Craig Chalquist, M.S.

What would mental health look like from the place of a tenant farmer on a hacienda, or personal maturity from someone who lives in the town dump, or motivation from a woman who sells goods in the market?

– Ignacio Martín-Baró

When I ask my psychotherapy colleagues why they confine their work to the clinic and the consulting room, they often reply that they are changing the world one client at a time. Hm!

I used to accept that as axiomatic. In some cases, it’s still true, as I know from being on both sides of the big chair. That person whose private struggles we witness is one more wholeness-striving personality set loose in a crazy world…and a potential pivot as well, an inspiration by which others--loved ones, coworkers, friends, colleagues--shift toward a state of higher mental health and inner aliveness.

For some of us, though, remaining office-bound can also be a handy--and, frankly, grandiose--excuse for withdrawing our energies from a world filled with confusion and injustice. Hiding behind voicemail, attending expensive seminars, making the client come to us, refusing to engage anywhere but in session: as we fail to address the woes in the streets, what’s justified as confidential or as adherence to good boundaries (and certainly is in some cases) looks more and more in its postures of distancing and withdrawal like a rather schizoid need for control, the control required by professionals too timid to get dirty out of doors.

As a result, we generally see—with an occasional, though notable, gratis exception—only those sufferers who can afford our services. The unemployed, parolees, battered women, the homeless: at best they get whatever regimented aid is grudgingly offered by the counties they report to, or maybe a social worker who links them up to local resources but may or may not address the psychodynamics of why their client won’t make use of them. And if they are lucky, they will run into an idealistic therapist willing to work with them despite little or no support (and very often, open hostility) from a social system more focused on consumption and production and “re-education” and “reform” than on listening to what the beneficiaries of these programs say they need.

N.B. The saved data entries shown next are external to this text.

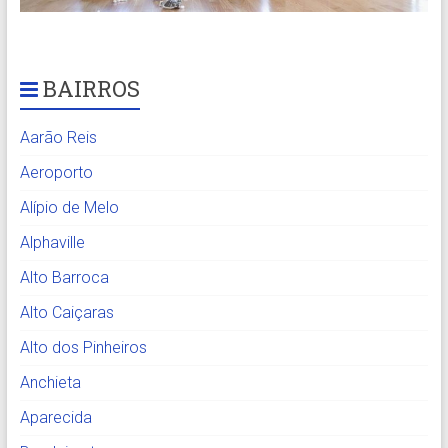
BAIRROS
Aarão Reis
Aeroporto
Alípio de Melo
Alphaville
Alto Barroca
Alto Caiçaras
Alto dos Pinheiros
Anchieta
Aparecida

I was about a year into facilitating therapy groups for court-referred men and women when I finally realized that the psychological establishment was in no danger of ever addressing my clients’ urgent need for some kind of basic, relevant psychological education. After all, we put a lot of emphasis in the US on verbal literacy, and now on math literacy even though computers crunch numbers more efficiently than the brain ever will—but why not much more emphasis on psychological literacy of the kind that offers basics on managing feelings, dealing with anger, defending oneself emotionally, finding suitable relationship partners--and beyond that, on critical thinking, political awareness, psychological symbolism, and creative troublemaking? (And: what would happen to our current institutions if marginalized populations became psychologically aware and vocal? Like every other living system, they’d have to adapt to this new grassroots pressure or perish. History: one long tale of institution after institution either adjusting to new and compelling public demands or failing to and going under.)

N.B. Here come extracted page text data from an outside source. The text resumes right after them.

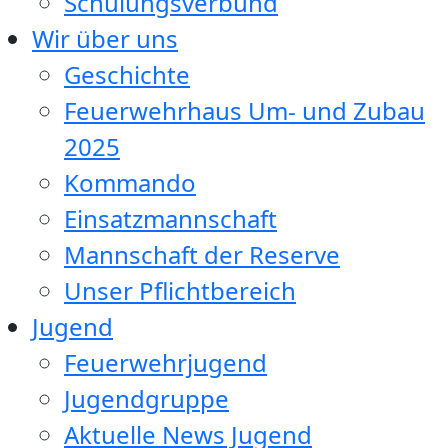
Schulungsverbund
Wir über uns
Geschichte
Feuerwehrhaus Um- und Zubau
2025
Kommando
Einsatzmannschaft
Mannschaft der Reserve
Unser Pflichtbereich
Jugend
Feuerwehrjugend
Jugendgruppe
Aktuelle News Jugend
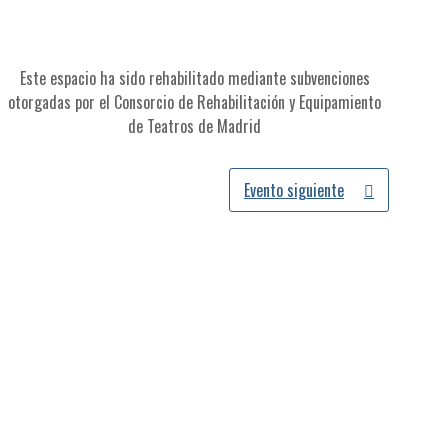
Este espacio ha sido rehabilitado mediante subvenciones
otorgadas por el Consorcio de Rehabilitación y Equipamiento
de Teatros de Madrid
Evento siguiente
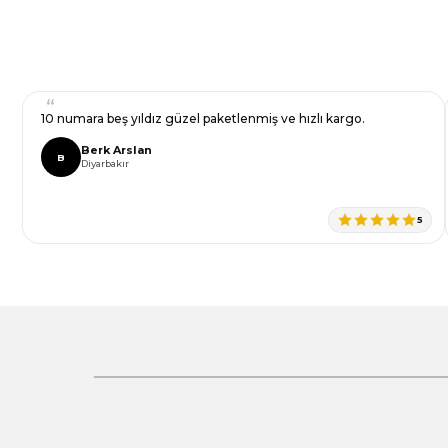
Ürün resmi kalitesiz, bozuk veya görüntülenemiyor.
Yorum Yaz
Ürün açıklamasında eksik bilgiler bulunuyor.
Ürün bilgilerinde hatalar bulunuyor.
Ürün fiyatı diğer sitelerden daha pahalı.
m. Çeyizime aldığım ilk
Rengi ve işçiliği harika, fotoğraftakinden bil
Bu ürüne benzer farklı alternatifler olmalı.
 ve yardımlarınız için
Zübeyde Uçar
Z
Balıkesir
5
Gönder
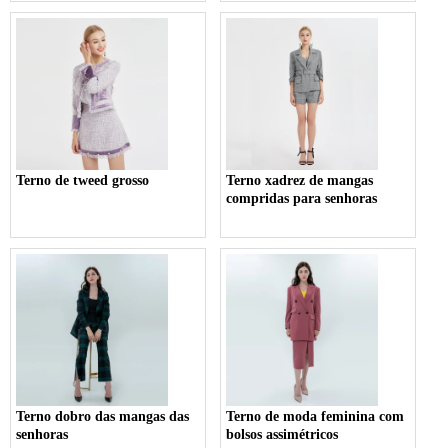
Terno de tweed grosso
Terno xadrez de mangas
compridas para senhoras
Terno dobro das mangas das
Terno de moda feminina com
senhoras
bolsos assimétricos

Deciding that many of my “clients” needed that more than therapy, I designed a curriculum and began using bits and pieces of it in groups whose participants, regardless of education level, immediately soaked up the basics and bare bones: not of personality theory or founding fathers so much as family dynamics and anger-management, clear communication and key concepts like projection/introjection and selfobject needs (Kohut, 1976). This multidisciplinary approach also went beyond the psychological basics to include a mini-course in mythic thinking and active imagination and the symbolic fleshing out of social conditions and daily events.

To illustrate how one can use a participatory (in the Freire (1970) sense) psychoeducational approach in lieu of--but not as an alternative to!--traditional psychotherapy, the following section will describe two meetings I led for participants on welfare, groups in which I put to use learnings hammered out over six years of group work. These “PHAROS Psycholiteracy Project” meetings were conducted as part of my doctoral fieldwork in the offices of a nonprofit agency in San Diego that offers the poor free legal advice and information about their welfare rights.

First Meeting

...We are made for co-operation, like feet, like hands, like eyelids, like the rows of the upper and lower teeth. To act against one another then is contrary to nature; and it is acting against one another to be vexed and to turn away.

– Marcus Aurelius

As an initial step, I called several local psychologists to ask if they’d do quick pro bono assessments so my participants could get child care credit. Only two returned my calls, and one of them worked for the local APA, who had “never heard of starting such a program, and I’m not sure we can be of any help with it.”

Seven people were informed that a doctoral student with therapy experience was interested in offering free psychological information to people just like them. To do that, however, he needed to get a sense of their needs and expectations.

Session One:

All seven showed up for our first evening together: four Hispanic women, two African-Americans (a man and a woman), and one Caucasian woman. Ages varied from early 20s to mid-40s. All were on welfare, and two had some post-high school education. We sat in a semicircle in a sweltering office while the fans worked overtime. Pizza and soft drinks were served. As we ate, I introduced myself as a counselor interested in bringing the best of what I'd learned in session, in group, and in class to people who couldn't afford either school or counseling. I gave examples of how my groups had worked with certain conflicts: grappling with powerful emotions; assertiveness challenges; relationship troubles; distinguishing thoughts from feelings and both from actions....

What I needed, I explained, was a group of people willing to bring me up to date on some of the challenges of being poor. We would then make those challenges into lessons, try them out in group, and find out which lessons and exercises worked and which should be dropped. "In this way we'll be helping each other--and you'll be helping others who deal every day with similar difficulties.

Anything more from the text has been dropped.